The traditional polishing wheel has a three-layer structure: an internal rigid hub, a flexible rubber in the middle, and an external polishing pad [20,21,22]. The TIF of this type of polishing wheel is an asymmetric shape with a central depression, when the polishing pressure is greater than a certain value [15], and which will cause mid-to-high frequency form errors. The two-layer polishing wheel we designed can always keep the TIF as a Gaussian-like shape, regardless of the polishing pressure, because the deformation of the flexible layer is also Gaussian. Due to the influence of friction resistance, the instantaneous TIF of the polishing wheel is non-rotationally symmetric, and the deepest part is not the center of revolution but is eccentric. When the polishing wheel is in rotation and revolution motions, the integrated TIF takes on a good Gaussian shape. However, when the revolution motion is accompanied by linear motion, the processing results will be wavy, which will cause mid-to-high frequency form errors. We discarded the revolution of the polishing wheel to keep the TIF consistent. Therefore, we produced a very high-precision surface form in a short time. However, because the polishing wheel only rotates, it will produce a polished texture in a single direction, resulting in poor roughness. This will be the subject of our future research.

6. Conclusions

In this paper, we built a new and patented polishing tool called the Self-rotating Wheel Polishing Tool (SWPT). The polishing wheel is an innovative two-layer structure: a rigid hub inside and a flexible polishing pad outside. Compared with the traditional three-layer structure polishing wheel, the TIF of this structure is more stable.

By using the finite element analysis method, the dynamic contact characteristics between the polishing wheel and the workpiece were studied, and the theoretical TIF was modeled. The TIF was not circular, but oval. This is because when the polishing wheel rotates, friction resistance is generated, which causes the screwed-in part of the flexible polishing pad to be squeezed and the contact area to become larger. The screwed-out part of the flexible polishing pad is then stretched, and the contact area becomes smaller. Then, we ran material removal experiment, and it was found that the experimental TIF and the theoretical TIF are very close, and both are close to the Gaussian shape, thus verifying the correctness of the contact finite element model.
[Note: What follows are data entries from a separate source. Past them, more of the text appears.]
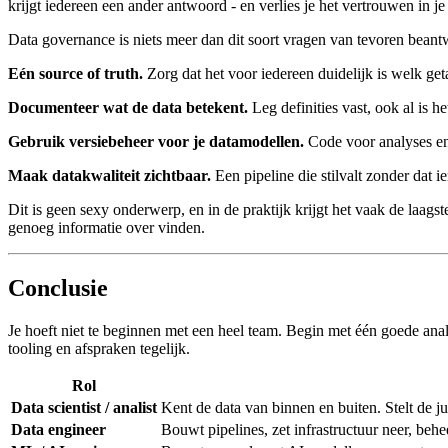
krijgt iedereen een ander antwoord - en verlies je het vertrouwen in j
Data governance is niets meer dan dit soort vragen van tevoren beant
Eén source of truth.
Zorg dat het voor iedereen duidelijk is welk geta
Documenteer wat de data betekent.
Leg definities vast, ook al is 
Gebruik versiebeheer voor je datamodellen.
Code voor analyses en 
Maak datakwaliteit zichtbaar.
Een pipeline die stilvalt zonder dat 
Dit is geen sexy onderwerp, en in de praktijk krijgt het vaak de laags
genoeg informatie over vinden.
Conclusie
Je hoeft niet te beginnen met een heel team. Begin met één goede ana
tooling en afspraken tegelijk.
Rol
Data scientist / analist
Kent de data van binnen en buiten. Stelt de ju
Data engineer
Bouwt pipelines, zet infrastructuur neer, behe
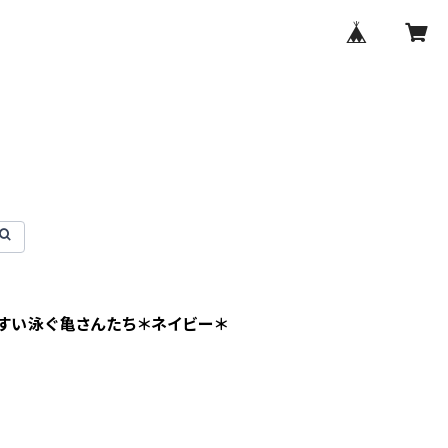
すい泳ぐ亀さんたち＊ネイビー＊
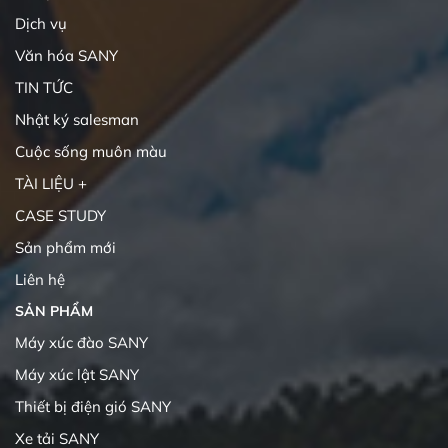
Dịch vụ
Văn hóa SANY
TIN TỨC
Nhật ký salesman
Cuộc sống muôn màu
TÀI LIỆU +
CASE STUDY
Sản phẩm mới
Liên hệ
SẢN PHẨM
Máy xúc đào SANY
Máy xúc lật SANY
Thiết bị điện gió SANY
Xe tải SANY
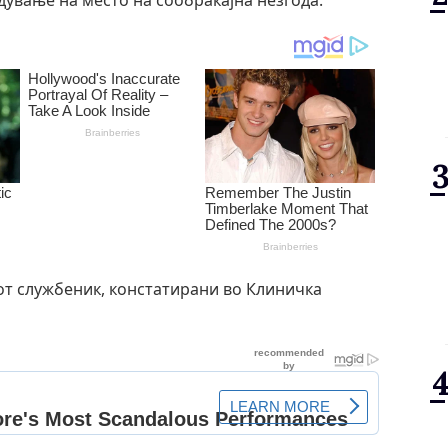
дување на место на сообраќајна незгода.
от службеник, констатирани во Клиничка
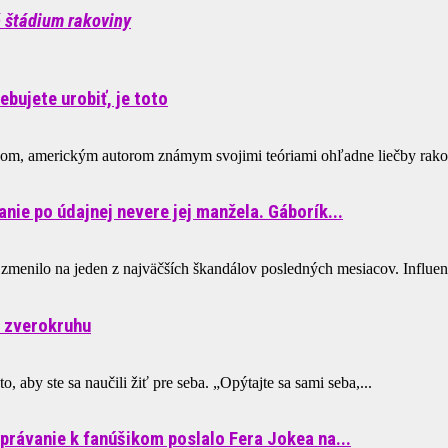
é štádium rakoviny
ebujete urobiť, je toto
m, americkým autorom známym svojimi teóriami ohľadne liečby rakovin
nie po údajnej nevere jej manžela. Gáborík...
 zmenilo na jeden z najväčších škandálov posledných mesiacov. Influence
a zverokruhu
, aby ste sa naučili žiť pre seba. „Opýtajte sa sami seba,...
právanie k fanúšikom poslalo Fera Jokea na...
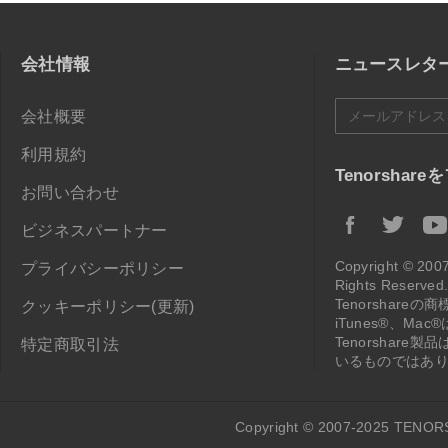
会社情報
ニュースレタ
会社概要
利用規約
Tenorshar
お問い合わせ
ビジネスパートナー
Copyright © 2
プライバシーポリシー
Rights Reser
Tenorshareの
クッキーポリシー(更新)
iTunes®、Ma
Tenorshare
特定商取引法
いるものではあ
Copyright © 2007-2025 TENOR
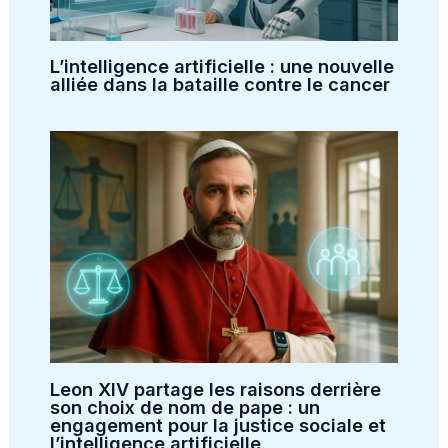
L’intelligence artificielle : une nouvelle
alliée dans la bataille contre le cancer
Leon XIV partage les raisons derrière
son choix de nom de pape : un
engagement pour la justice sociale et
l’intelligence artificielle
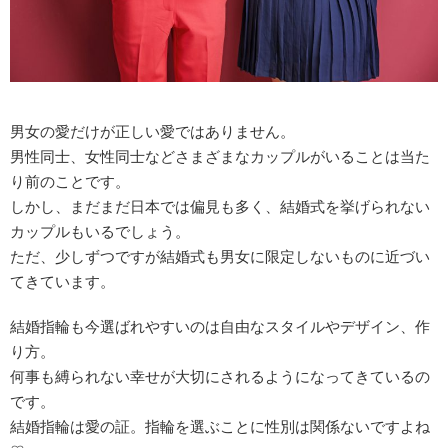
男女の愛だけが正しい愛ではありません。
男性同士、女性同士などさまざまなカップルがいることは当た
り前のことです。
しかし、まだまだ日本では偏見も多く、結婚式を挙げられない
カップルもいるでしょう。
ただ、少しずつですが結婚式も男女に限定しないものに近づい
てきています。
結婚指輪も今選ばれやすいのは自由なスタイルやデザイン、作
り方。
何事も縛られない幸せが大切にされるようになってきているの
です。
結婚指輪は愛の証。指輪を選ぶことに性別は関係ないですよね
Finally, optical fabrication was performed. After four times of about 3 h processing, the form error converged from PV-1.434λ, RMS-0.308λ to PV-0.144λ, RMS-0.009λ, and PV and RMS converged by 90% and 97%, respectively. The form accuracy achieved the expected target of RMS-0.02λ, which proves that the SWPT has the characteristics of high convergence rate and high fabrication accuracy. The SWPT has a broad application prospect in the field of high-precision optical fabrication.